Fully Convolutional Networks for Semantic Segmentation by Jonathan Long*, Evan Shelhamer*, and Trevor Darrell. CVPR 2015 and PAMI 2016.

Overview

Fully Convolutional Networks for Semantic Segmentation

This is the reference implementation of the models and code for the fully convolutional networks (FCNs) in the PAMI FCN and CVPR FCN papers:

Fully Convolutional Models for Semantic Segmentation
Evan Shelhamer*, Jonathan Long*, Trevor Darrell
PAMI 2016
arXiv:1605.06211

Fully Convolutional Models for Semantic Segmentation
Jonathan Long*, Evan Shelhamer*, Trevor Darrell
CVPR 2015
arXiv:1411.4038

Note that this is a work in progress and the final, reference version is coming soon. Please ask Caffe and FCN usage questions on the caffe-users mailing list.

Refer to these slides for a summary of the approach.

These models are compatible with BVLC/caffe:master. Compatibility has held since [email protected] with the merge of PRs #3613 and #3570. The code and models here are available under the same license as Caffe (BSD-2) and the Caffe-bundled models (that is, unrestricted use; see the BVLC model license).

PASCAL VOC models: trained online with high momentum for a ~5 point boost in mean intersection-over-union over the original models. These models are trained using extra data from Hariharan et al., but excluding SBD val. FCN-32s is fine-tuned from the ILSVRC-trained VGG-16 model, and the finer strides are then fine-tuned in turn. The "at-once" FCN-8s is fine-tuned from VGG-16 all-at-once by scaling the skip connections to better condition optimization.

  • FCN-32s PASCAL: single stream, 32 pixel prediction stride net, scoring 63.6 mIU on seg11valid
  • FCN-16s PASCAL: two stream, 16 pixel prediction stride net, scoring 65.0 mIU on seg11valid
  • FCN-8s PASCAL: three stream, 8 pixel prediction stride net, scoring 65.5 mIU on seg11valid and 67.2 mIU on seg12test
  • FCN-8s PASCAL at-once: all-at-once, three stream, 8 pixel prediction stride net, scoring 65.4 mIU on seg11valid

FCN-AlexNet PASCAL: AlexNet (CaffeNet) architecture, single stream, 32 pixel prediction stride net, scoring 48.0 mIU on seg11valid. Unlike the FCN-32/16/8s models, this network is trained with gradient accumulation, normalized loss, and standard momentum. (Note: when both FCN-32s/FCN-VGG16 and FCN-AlexNet are trained in this same way FCN-VGG16 is far better; see Table 1 of the paper.)

To reproduce the validation scores, use the seg11valid split defined by the paper in footnote 7. Since SBD train and PASCAL VOC 2011 segval intersect, we only evaluate on the non-intersecting set for validation purposes.

NYUDv2 models: trained online with high momentum on color, depth, and HHA features (from Gupta et al. https://github.com/s-gupta/rcnn-depth).

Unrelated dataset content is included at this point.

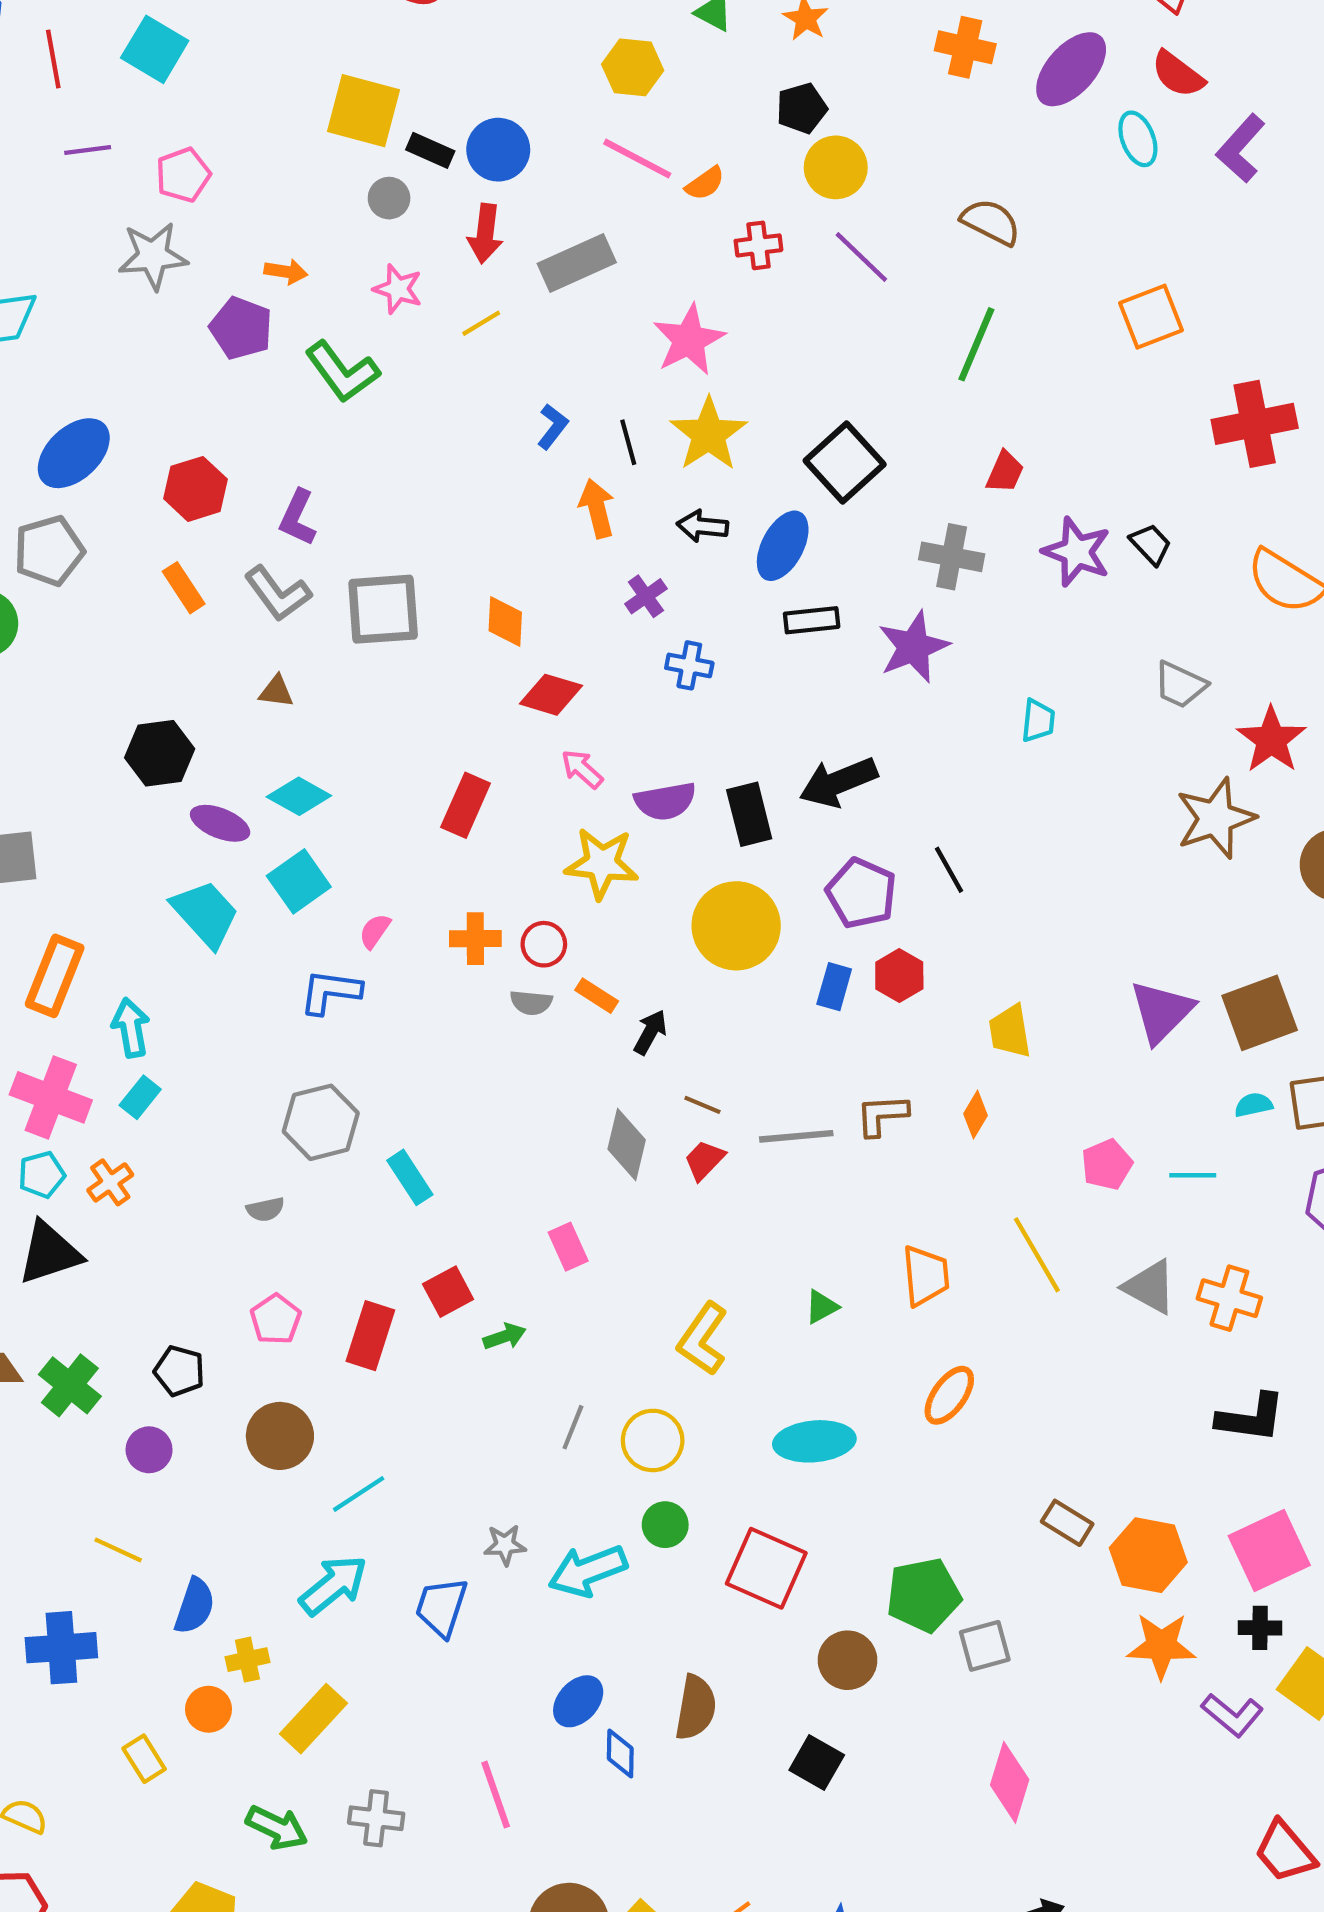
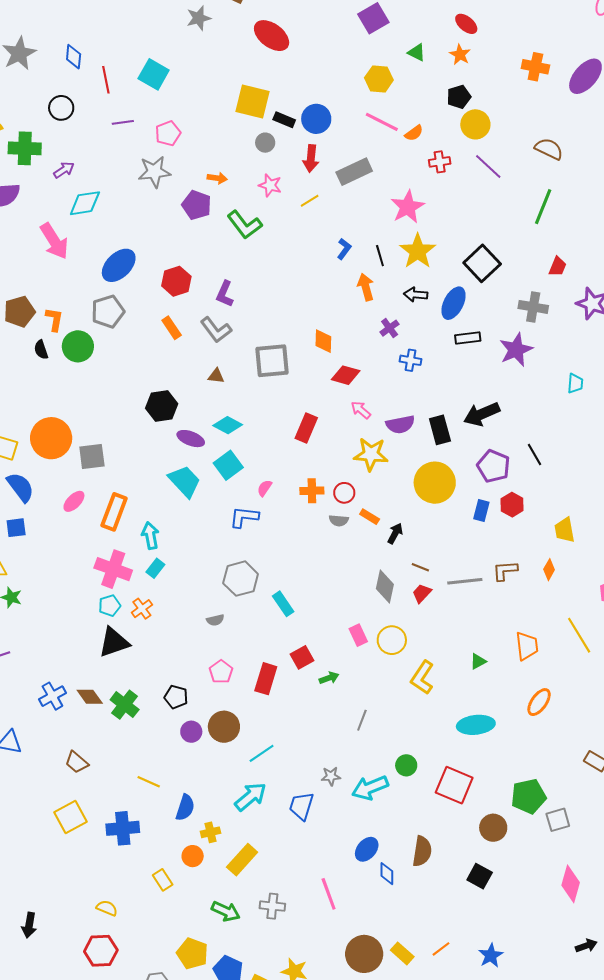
gray square: (383, 609) -> (272, 361), moved
yellow circle: (653, 1440) -> (392, 640), moved
purple circle: (149, 1450) -> (191, 732), moved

These models demonstrate FCNs for multi-modal input.

SIFT Flow models: trained online with high momentum for joint semantic class and geometric class segmentation. These models demonstrate FCNs for multi-task output.

Note: in this release, the evaluation of the semantic classes is not quite right at the moment due to an issue with missing classes. This will be corrected soon. The evaluation of the geometric classes is fine.

PASCAL-Context models: trained online with high momentum on an object and scene labeling of PASCAL VOC.

Frequently Asked Questions

Is learning the interpolation necessary? In our original experiments the interpolation layers were initialized to bilinear kernels and then learned. In follow-up experiments, and this reference implementation, the bilinear kernels are fixed. There is no significant difference in accuracy in our experiments, and fixing these parameters gives a slight speed-up. Note that in our networks there is only one interpolation kernel per output class, and results may differ for higher-dimensional and non-linear interpolation, for which learning may help further.

Why pad the input?: The 100 pixel input padding guarantees that the network output can be aligned to the input for any input size in the given datasets, for instance PASCAL VOC. The alignment is handled automatically by net specification and the crop layer. It is possible, though less convenient, to calculate the exact offsets necessary and do away with this amount of padding.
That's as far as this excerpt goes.